In order to use LSH for MIPS, it converts a vector before computing its signature.

LSH computes signatures through transformation matrix which is fixed.
ITQ learns transformation matrix from item vectors for better hashing.

SITQ converts vectors by means of Simple-LSH, and learns transformation matrix through ITQ.

Example
=======

Install
-------

::

    pip install sitq

Get Signature
-------------

.. code-block:: python

    import numpy as np

    from sitq import Sitq


    # Create sample dataset
    items = np.random.rand(10000, 50)
    query = np.random.rand(50)

    sitq = Sitq(signature_size=8)

    # Learn transformation matrix
    sitq.fit(items)

    # Get signatures for items
    item_sigs = sitq.get_item_signatures(items)

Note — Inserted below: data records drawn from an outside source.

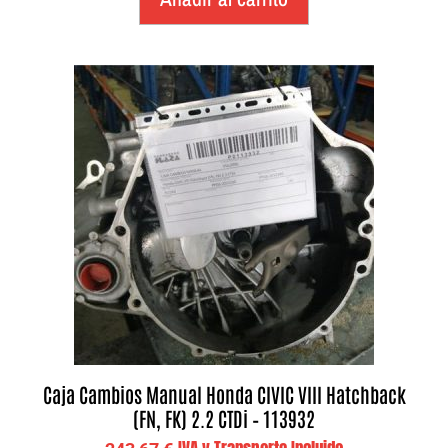
Caja Cambios Manual Honda CIVIC VIII Hatchback
(FN, FK) 2.2 CTDi – 113932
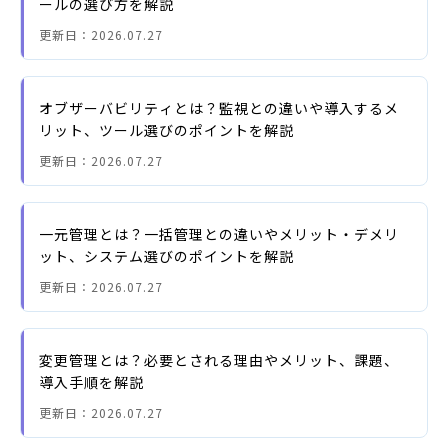
ールの選び方を解説
更新日：
2026.07.27
オブザーバビリティとは？監視との違いや導入するメ
リット、ツール選びのポイントを解説
更新日：
2026.07.27
一元管理とは？一括管理との違いやメリット・デメリ
ット、システム選びのポイントを解説
更新日：
2026.07.27
変更管理とは？必要とされる理由やメリット、課題、
導入手順を解説
更新日：
2026.07.27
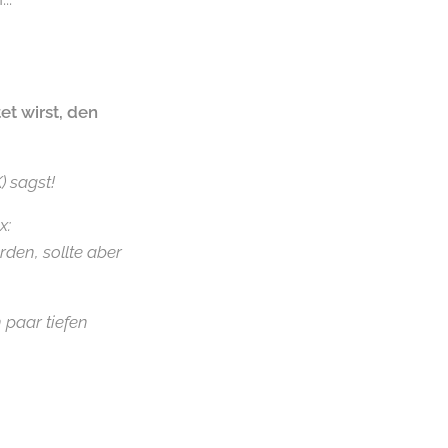
et wirst, den
K)
sagst!
x:
rden, sollte aber
 paar tiefen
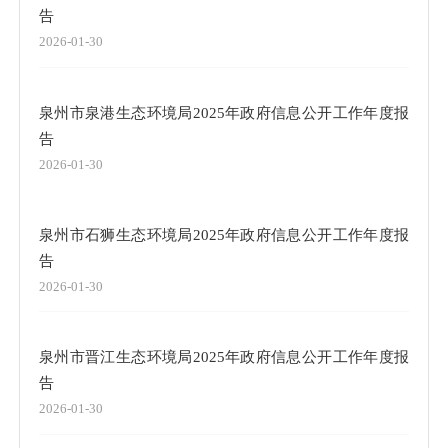
告
2026-01-30
泉州市泉港生态环境局2025年政府信息公开工作年度报
告
2026-01-30
泉州市石狮生态环境局2025年政府信息公开工作年度报
告
2026-01-30
泉州市晋江生态环境局2025年政府信息公开工作年度报
告
2026-01-30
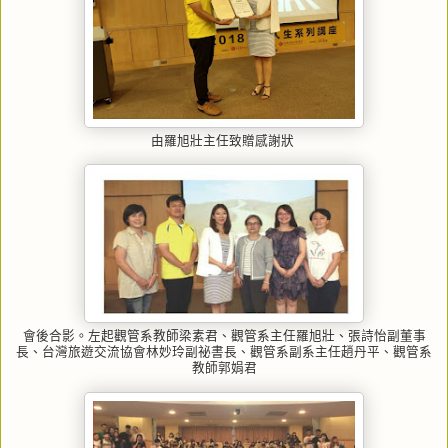
由羅旭壯主任致贈感謝狀
、
會後合影。左起觀管系教師梁素君、觀管系主任羅旭壯
張詩怡副董事
、
長
台灣旅遊交流協會林妙玲副祕書長、觀管系副系主任趙丹平、觀管系
教師郭娟君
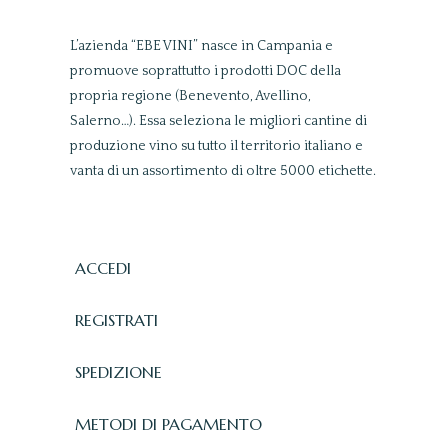
L’azienda “EBE VINI” nasce in Campania e
promuove soprattutto i prodotti DOC della
propria regione (Benevento, Avellino,
Salerno…). Essa seleziona le migliori cantine di
produzione vino su tutto il territorio italiano e
vanta di un assortimento di oltre 5000 etichette.
ACCEDI
REGISTRATI
SPEDIZIONE
METODI DI PAGAMENTO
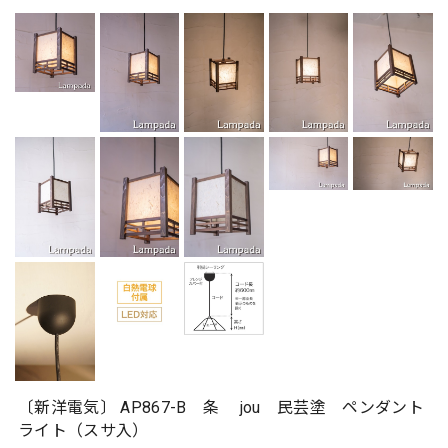
〔新洋電気〕 AP867-B 条 jou 民芸塗 ペンダント
ライト（スサ入）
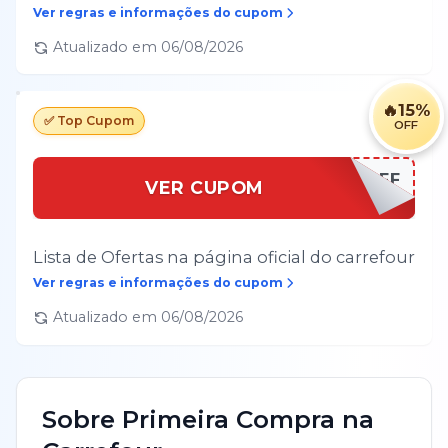
Ver regras e informações do cupom
Atualizado em
06/08/2026
🔥
15%
✅ Top Cupom
OFF
15% OFF
VER CUPOM
Lista de Ofertas na página oficial do carrefour
Ver regras e informações do cupom
Atualizado em
06/08/2026
Sobre
Primeira Compra
na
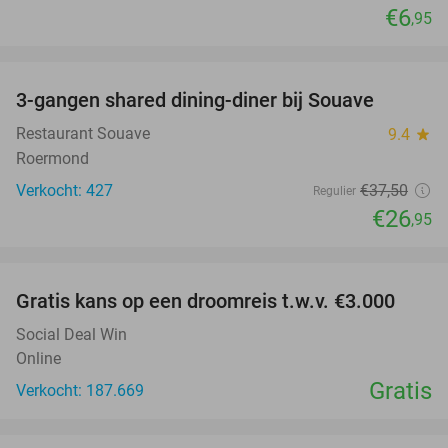
€6
,95
favorite_border
3-gangen shared dining-diner bij Souave
28%
Restaurant Souave
9.4
star
Roermond
Verkocht: 427
€37
,50
Regulier
€26
,95
favorite_border
Gratis kans op een droomreis t.w.v. €3.000
Social Deal Win
Online
Gratis
Verkocht: 187.669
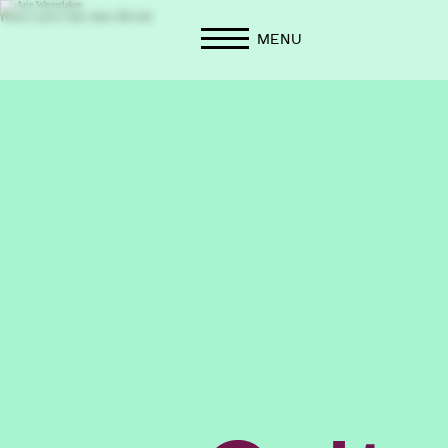
foto: Lars van den Brink
MENU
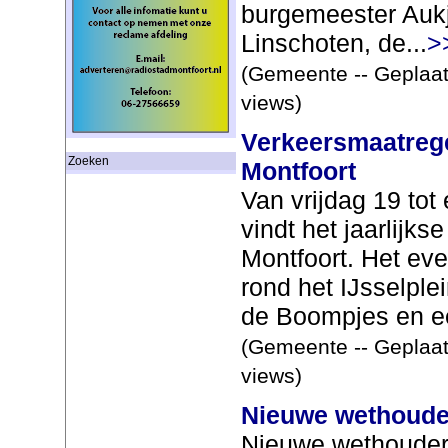
burgemeester Aukj
Linschoten, de...
>
(Gemeente -- Geplaat
views)
Verkeersmaatreg
Zoeken
Montfoort
Van vrijdag 19 tot
vindt het jaarlijks
Montfoort. Het ev
rond het IJsselple
de Boompjes en ee
(Gemeente -- Geplaat
views)
Nieuwe wethoud
Nieuwe wethouder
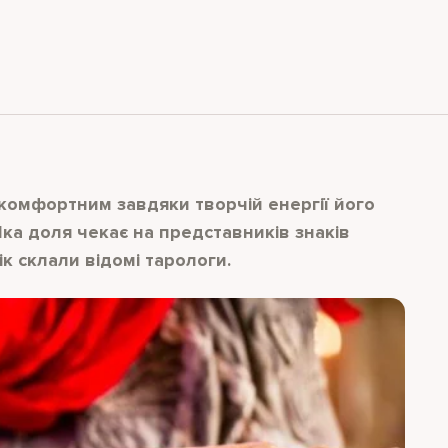
 комфортним завдяки творчій енергії його
ка доля чекає на представників знаків
ік склали відомі тарологи.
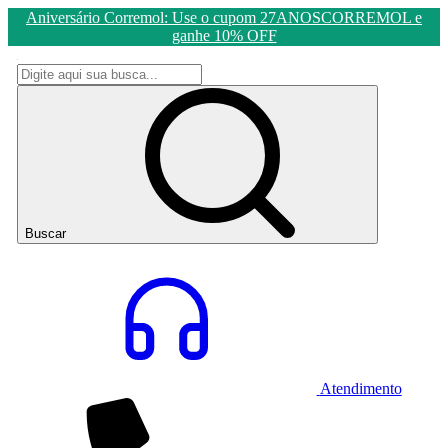
Aniversário Corremol: Use o cupom 27ANOSCORREMOL e
ganhe 10% OFF
Buscar
Atendimento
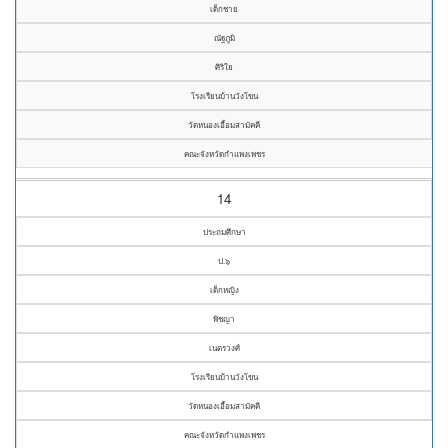
เด็กชาย
ณัฐภูมิ
ศิริใย
โรงเรียนบ้านวังโขน
วัดหนองเอื้อมสามัคคี
คณะจังหวัดกำแพงเพชร
14
ประถมศึกษา
ป.๖
เด็กหญิง
พิชญา
เนตรวงศ์
โรงเรียนบ้านวังโขน
วัดหนองเอื้อมสามัคคี
คณะจังหวัดกำแพงเพชร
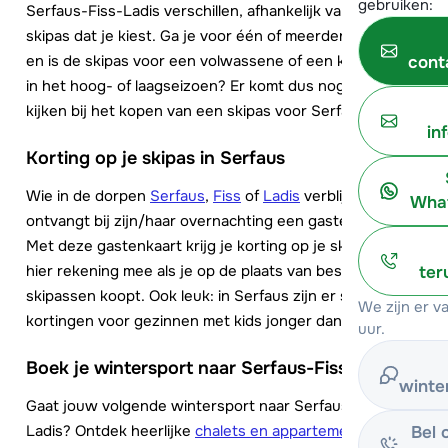
gebruiken:
Serfaus-Fiss-Ladis verschillen, afhankelijk van het soort
skipas dat je kiest. Ga je voor één of meerdere dagen
en is de skipas voor een volwassene of een kind? Ga je
cont
in het hoog- of laagseizoen? Er komt dus nogal wat
kijken bij het kopen van een skipas voor Serfaus.
in
Korting op je skipas in Serfaus
Wie in de dorpen
Serfaus
,
Fiss
of
Ladis
verblijft,
What
ontvangt bij zijn/haar overnachting een gastenkaart.
Met deze gastenkaart krijg je korting op je skipas. Hou
hier rekening mee als je op de plaats van bestemming je
ter
skipassen koopt. Ook leuk: in Serfaus zijn er speciale
We zijn er 
kortingen voor gezinnen met kids jonger dan 3 jaar.
uur.
Boek je wintersport naar Serfaus-Fiss-Ladis
winte
Gaat jouw volgende wintersport naar Serfaus, Fiss of
Ladis? Ontdek heerlijke
chalets en appartementen in
Bel 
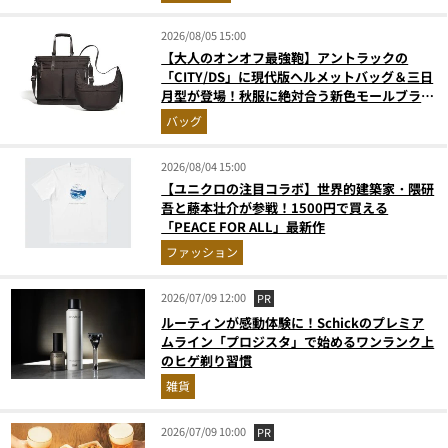
2026/08/05 15:00
【大人のオンオフ最強鞄】アントラックの
「CITY/DS」に現代版ヘルメットバッグ＆三日
月型が登場！秋服に絶対合う新色モールブラウ
ンが傑作
バッグ
2026/08/04 15:00
【ユニクロの注目コラボ】世界的建築家・隈研
吾と藤本壮介が参戦！1500円で買える
「PEACE FOR ALL」最新作
ファッション
2026/07/09 12:00
PR
ルーティンが感動体験に！Schickのプレミア
ムライン「プロジスタ」で始めるワンランク上
のヒゲ剃り習慣
雑貨
2026/07/09 10:00
PR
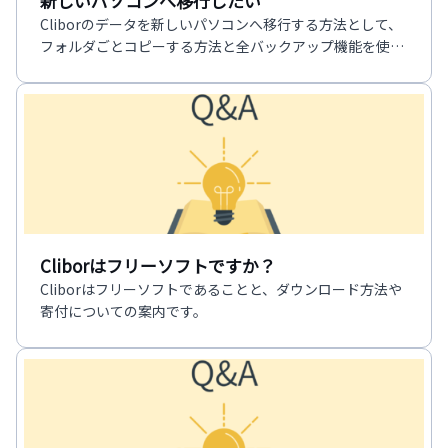
新しいパソコンへ移行したい
Cliborのデータを新しいパソコンへ移行する方法として、
フォルダごとコピーする方法と全バックアップ機能を使う
方法を案内します。
Cliborはフリーソフトですか？
Cliborはフリーソフトであることと、ダウンロード方法や
寄付についての案内です。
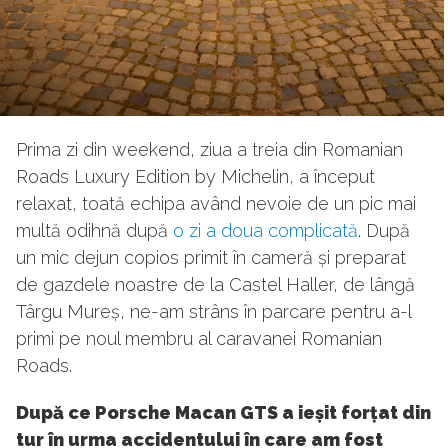
Prima zi din weekend, ziua a treia din Romanian
Roads Luxury Edition by Michelin, a început
relaxat, toată echipa având nevoie de un pic mai
multă odihnă după
o zi a doua complicată
. După
un mic dejun copios primit în cameră și preparat
de gazdele noastre de la Castel Haller, de lângă
Târgu Mureș, ne-am strâns în parcare pentru a-l
primi pe noul membru al caravanei Romanian
Roads.
După ce Porsche Macan GTS a ieșit forțat din
tur în urma accidentului în care am fost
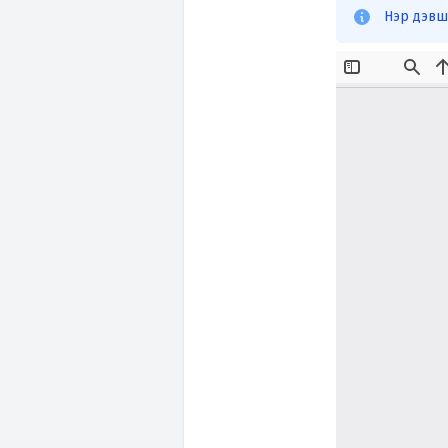
Нэр дэвш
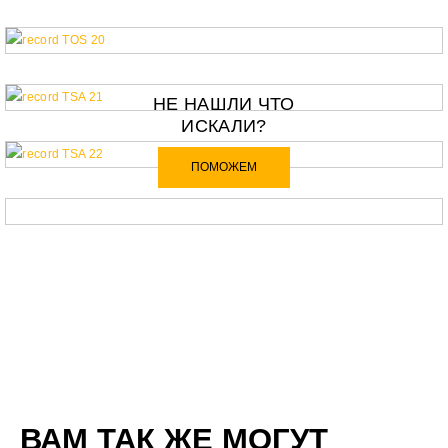
НЕ НАШЛИ ЧТО
ИСКАЛИ?
ПОМОЖЕМ
ВАМ ТАК ЖЕ МОГУТ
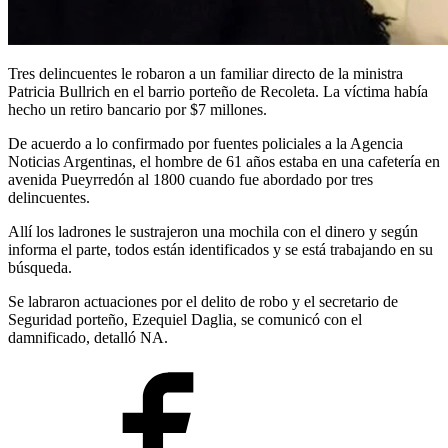
Tres delincuentes le robaron a un familiar directo de la ministra
Patricia Bullrich en el barrio porteño de Recoleta. La víctima había
hecho un retiro bancario por $7 millones.
De acuerdo a lo confirmado por fuentes policiales a la Agencia
Noticias Argentinas, el hombre de 61 años estaba en una cafetería en
avenida Pueyrredón al 1800 cuando fue abordado por tres
delincuentes.
Allí los ladrones le sustrajeron una mochila con el dinero y según
informa el parte, todos están identificados y se está trabajando en su
búsqueda.
Se labraron actuaciones por el delito de robo y el secretario de
Seguridad porteño, Ezequiel Daglia, se comunicó con el
damnificado, detalló NA.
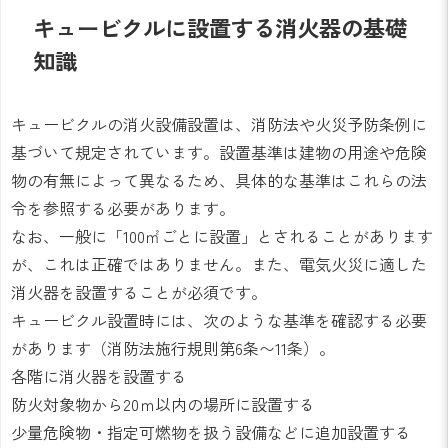
キュービクルに設置する消火器の基礎
知識
キュービクルの消火設備設置は、消防法や火災予防条例に
基づいて規定されています。設置基準は建物の用途や危険
物の有無によって異なるため、具体的な基準はこれらの法
令を参照する必要があります。
なお、一般に「100㎡ごとに設置」とされることがあります
が、これは正確ではありません。また、電気火災に適した
消火器を設置することが必須です。
キュービクル設置時には、次のような基準を確認する必要
があります（消防法施行規則第6条〜11条）。
各階に消火器を設置する
防火対象物から20ｍ以内の場所に設置する
少量危険物・指定可燃物を扱う設備などに追加設置する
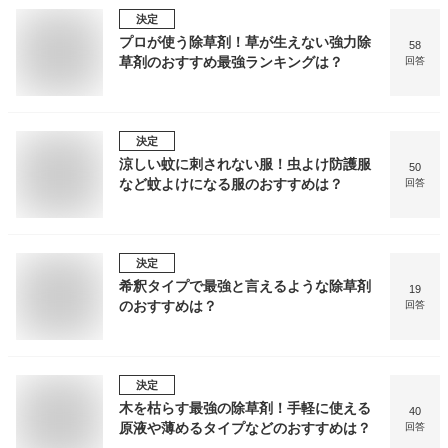
決定
プロが使う除草剤！草が生えない強力除
58
草剤のおすすめ最強ランキングは？
回答
決定
涼しい蚊に刺されない服！虫よけ防護服
50
など蚊よけになる服のおすすめは？
回答
決定
希釈タイプで最強と言えるような除草剤
19
のおすすめは？
回答
決定
木を枯らす最強の除草剤！手軽に使える
40
原液や薄めるタイプなどのおすすめは？
回答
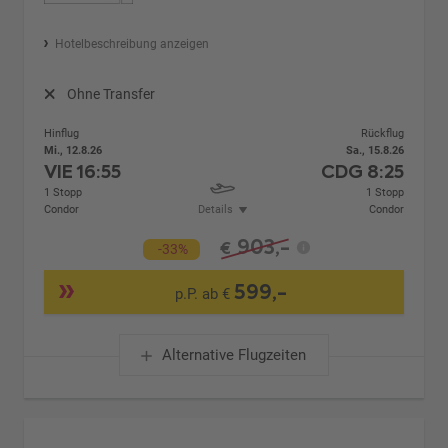
Hotelbeschreibung anzeigen
Ohne Transfer
Hinflug
Rückflug
Mi., 12.8.26
Sa., 15.8.26
VIE
16:55
CDG
8:25
1 Stopp
1 Stopp
Condor
Details
Condor
903,-
€
-33%
599,-
p.P. ab €
Alternative Flugzeiten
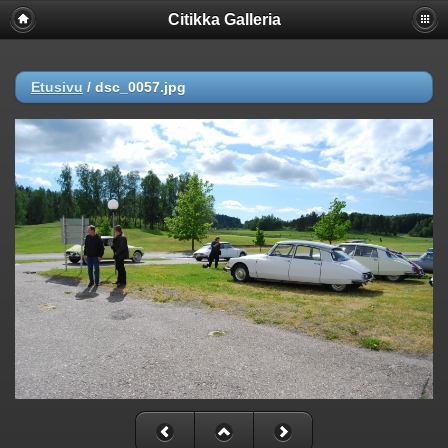
Citikka Galleria
Etusivu
/
dsc_0057.jpg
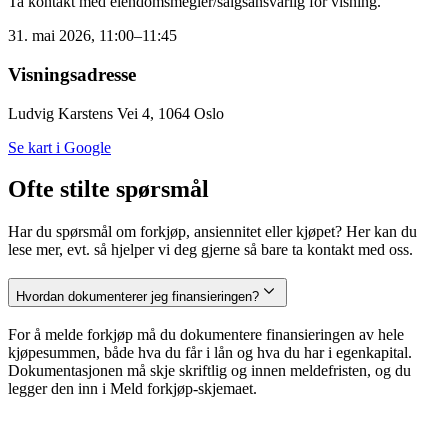
Ta kontakt med eiendomsmegler/salgsansvarlig for visning.
31. mai 2026, 11:00–11:45
Visningsadresse
Ludvig Karstens Vei 4, 1064 Oslo
Se kart i Google
Ofte stilte spørsmål
Har du spørsmål om forkjøp, ansiennitet eller kjøpet? Her kan du
lese mer, evt. så hjelper vi deg gjerne så bare ta kontakt med oss.
Hvordan dokumenterer jeg finansieringen?
For å melde forkjøp må du dokumentere finansieringen av hele
kjøpesummen, både hva du får i lån og hva du har i egenkapital.
Dokumentasjonen må skje skriftlig og innen meldefristen, og du
legger den inn i Meld forkjøp-skjemaet.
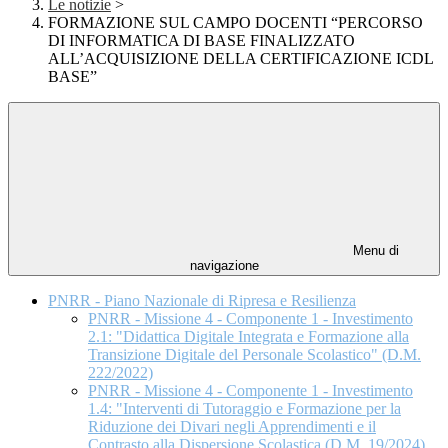
Le notizie
>
FORMAZIONE SUL CAMPO DOCENTI “PERCORSO
DI INFORMATICA DI BASE FINALIZZATO
ALL’ACQUISIZIONE DELLA CERTIFICAZIONE ICDL
BASE”
Menu di
navigazione
PNRR - Piano Nazionale di Ripresa e Resilienza
PNRR - Missione 4 - Componente 1 - Investimento
2.1: "Didattica Digitale Integrata e Formazione alla
Transizione Digitale del Personale Scolastico" (D.M.
222/2022)
PNRR - Missione 4 - Componente 1 - Investimento
1.4: "Interventi di Tutoraggio e Formazione per la
Riduzione dei Divari negli Apprendimenti e il
Contrasto alla Dispersione Scolastica (D.M. 19/2024)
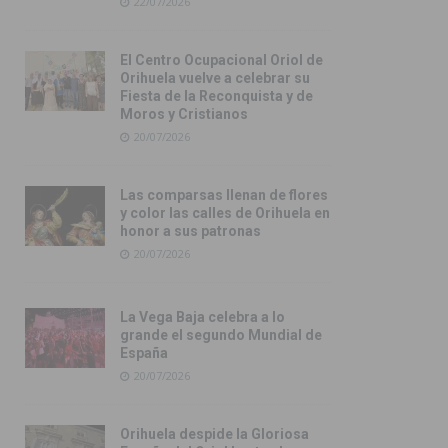
22/07/2026
El Centro Ocupacional Oriol de
Orihuela vuelve a celebrar su
Fiesta de la Reconquista y de
Moros y Cristianos
20/07/2026
Las comparsas llenan de flores
y color las calles de Orihuela en
honor a sus patronas
20/07/2026
La Vega Baja celebra a lo
grande el segundo Mundial de
España
20/07/2026
Orihuela despide la Gloriosa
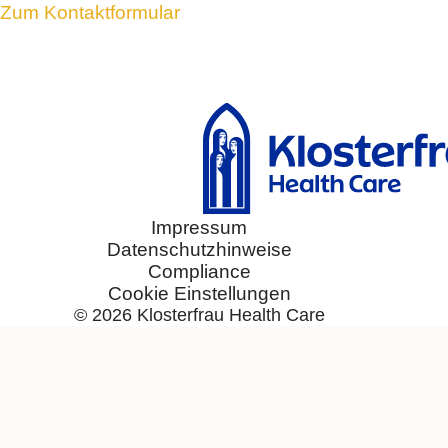
Zum Kontaktformular
®
Soledum
®
Bronchicum
®
Contramutan
®
Monapax
®
Bronchostop
®
taxofit
®
Laxatan
M
®
Euminz
Impressum
Datenschutzhinweise
®
anginetten
Compliance
®
Laryngomedin
Cookie Einstellungen
®
allergin
© 2026
Klosterfrau Health Care
®
Sinulind
®
Traumaplant
Schmerzcreme
®
Hepar-SL
®
Sedonium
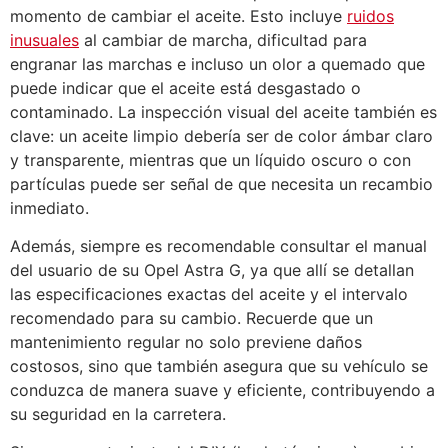
momento de cambiar el aceite. Esto incluye
ruidos
inusuales
al cambiar de marcha, dificultad para
engranar las marchas e incluso un olor a quemado que
puede indicar que el aceite está desgastado o
contaminado. La inspección visual del aceite también es
clave: un aceite limpio debería ser de color ámbar claro
y transparente, mientras que un líquido oscuro o con
partículas puede ser señal de que necesita un recambio
inmediato.
Además, siempre es recomendable consultar el manual
del usuario de su Opel Astra G, ya que allí se detallan
las especificaciones exactas del aceite y el intervalo
recomendado para su cambio. Recuerde que un
mantenimiento regular no solo previene daños
costosos, sino que también asegura que su vehículo se
conduzca de manera suave y eficiente, contribuyendo a
su seguridad en la carretera.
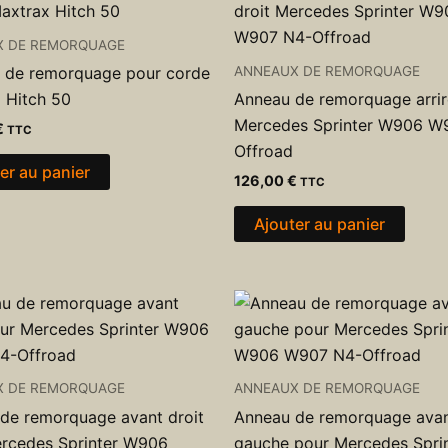
X DE REMORQUAGE
ANNEAUX DE REMORQUAGE
 de remorquage pour corde
 Hitch 50
Anneau de remorquage arrir
Mercedes Sprinter W906 W
€
TTC
Offroad
er au panier
126,00
€
TTC
Ajouter au panier
X DE REMORQUAGE
ANNEAUX DE REMORQUAGE
de remorquage avant droit
Anneau de remorquage ava
rcedes Sprinter W906
gauche pour Mercedes Spri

    # Get signature for query
    query_sig = sitq.get_query_signatures([query])[0]

Retrieve items
--------------

.. code-block:: python

    import numpy as np

    from sitq import Mips


    # Create sample dataset
    items = np.random.rand(10000, 50)
    query = np.random.rand(50)

    mips = Mips(signature_size=8)

    # Learn lookup table and parameters for search
    mips.fit(items)

    # Find items which are likely to maximize inner product against query
    item_indexes, scores = mips.search(query, limit=10, distance=1)

References
----------

.. [1] Neyshabur, Behnam, and Nathan Srebro. "On symmetric and asymmetric LSHs for inner product search." arXiv preprint arXiv:1410.5518 (2014).
.. [2] Gong, Yunchao, et al. "Iterative quantization: A procrustean approach to learning binary codes for large-scale image retrieval." IEEE Transactions on Pattern Analysis and Machine Intelligence 35.12 (2013): 2916-2929.